CH invoked a pronounced increase in HIF-1α protein after 48 h and a marked decrease in cell viability thereafter, which raises the possibility that a substantial increase in HIF-1α protein level may represent a turning point for stressed cells entering crisis. Typically, HIF-1α protein is degraded by the proteasome within 5 min of reoxygenation (33). However, in the present study, even if the HIF-1α protein was degraded completely, reoxygenation stimulated HIF-1α signaling and increased the expression of target genes such as vimentin. If HIF-1α is knocked down by siRNA, vimentin protein expression and cell migration are suppressed. A possible explanation for this observation is that a number of HIF-1α target gene transcripts may remain untranslated during hypoxic conditions to form HIF-1-mRNA complexes aggregated in stress granules; and, upon reoxygenation, these stress granules are depolymerized to allow the transcription of HIF-1α target genes (34,35).

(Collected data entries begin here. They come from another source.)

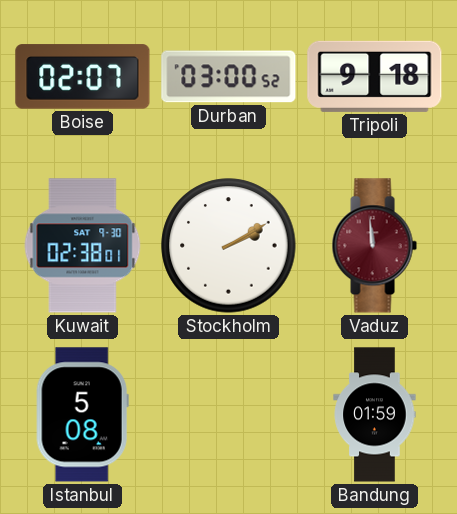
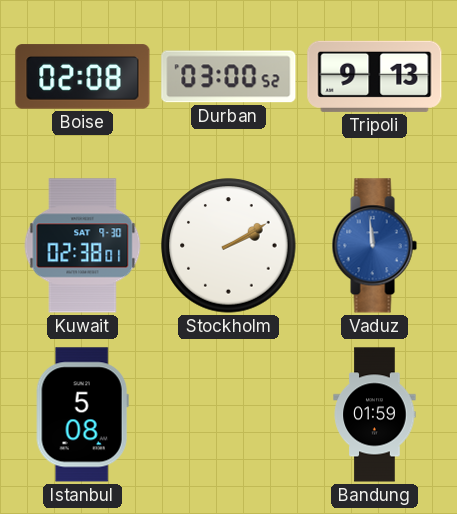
Boise: 02:07 -> 02:08
Tripoli: 9:18 -> 9:13
Vaduz dial: burgundy -> blue
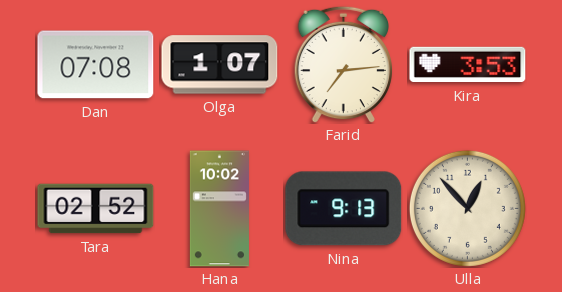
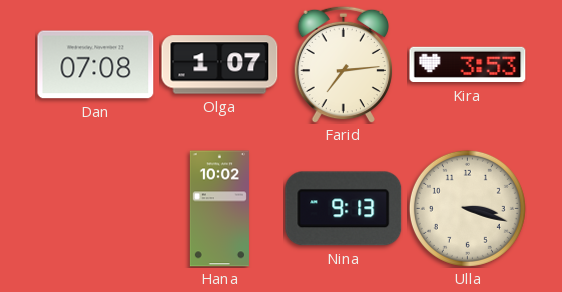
Tara: 02:52 -> none
Ulla: 12:53 -> 3:18
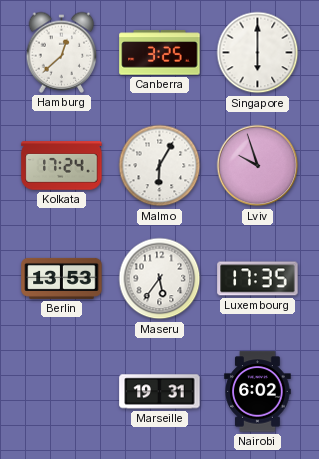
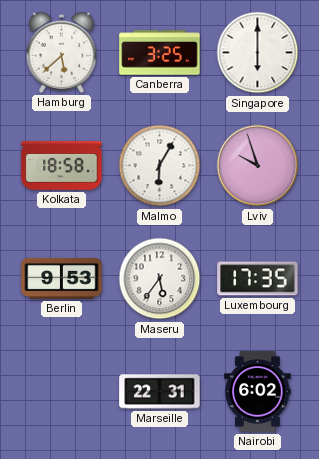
Hamburg: 12:38 -> 5:38
Kolkata: 17:24 -> 18:58
Berlin: 13:53 -> 9:53
Marseille: 19:31 -> 22:31
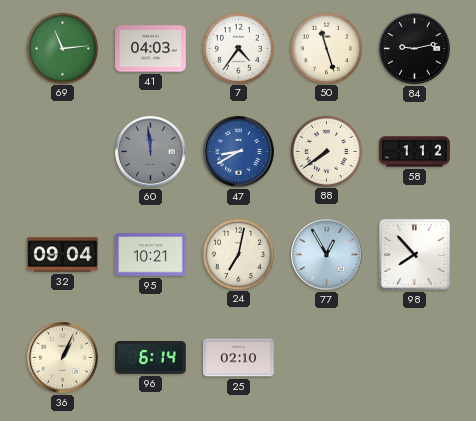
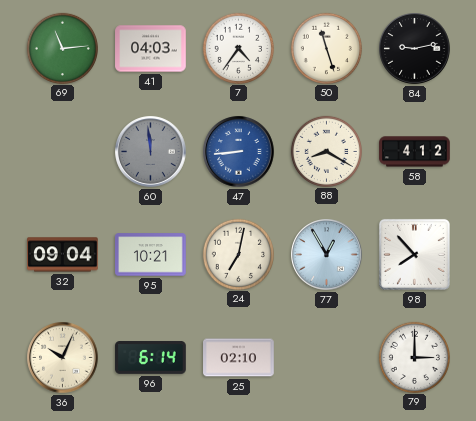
47: 8:40 -> 8:44
88: 7:39 -> 8:20
58: 1:12 -> 4:12
36: 1:04 -> 10:04
79: none -> 3:00
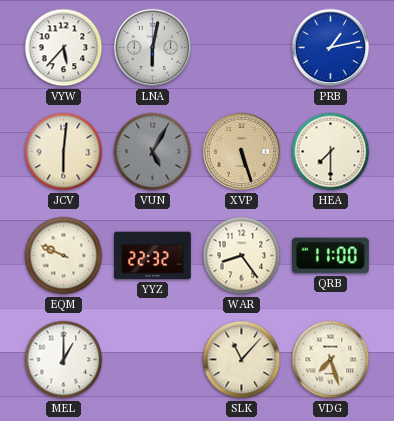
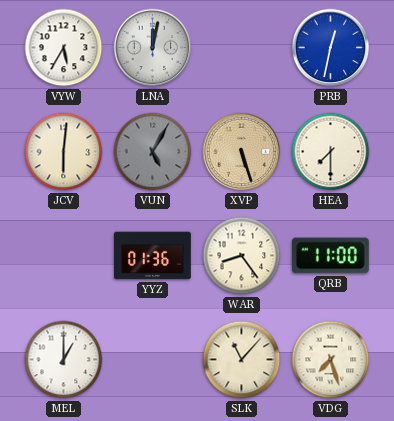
VYW: 5:37 -> 5:35
LNA: 6:02 -> 12:02
PRB: 1:13 -> 12:32
EQM: 9:49 -> none
YYZ: 22:32 -> 01:36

The role of vimentin in cell migration is particularly complex and not yet fully understood. Vimentin has been reported to regulate cytoskeletal organization and the loss of cell polarization and adhesion (13). Fas and integrins act as receptors for the extracellular matrix, with vimentin-mediated signal transduction between cells and the extracellular matrix, to regulate cytoskeletal rearrangement and focal adhesion organization (36,37). Accumulating studies have demonstrated that increasing HIF-1α stability and activity lead to upregulation of vimentin expression, and this process is closely associated with epithelial-mesenchymal transition (7,11). In the present study, although IH and CH induced vimentin expression, the IH group exhibited significantly higher vimentin mRNA expression and more consistent protein levels than the CH group. In CH-exposed cells, vimentin protein elevation appears to be transient, as it increases for the first 24 h, and then decreases with continuing hypoxia. An important characteristic of vimentin is that it is prone to protease cleavage. Calpains and caspases can be activated by hypoxia, and they have been reported to cleave and digest vimentin (12,38). It is thus speculated that long periods of hypoxia may induce calpains and caspases to target vimentin. Although sustained oxidative stress injury and toxic metabolites generated from anaerobic glycolysis may obstruct vimentin translation, future studies are required to elucidate how hypoxia dynamically regulates vimentin expression in CH.

In conclusion, the results presented in the present study clearly suggest that multiple cycles of hypoxia and reoxygenation have a more pronounced effect on promoting an invasive TNBC phenotype than CH, and that HIF-1α activation, together with vimentin upregulation, may account for this phenotypic change.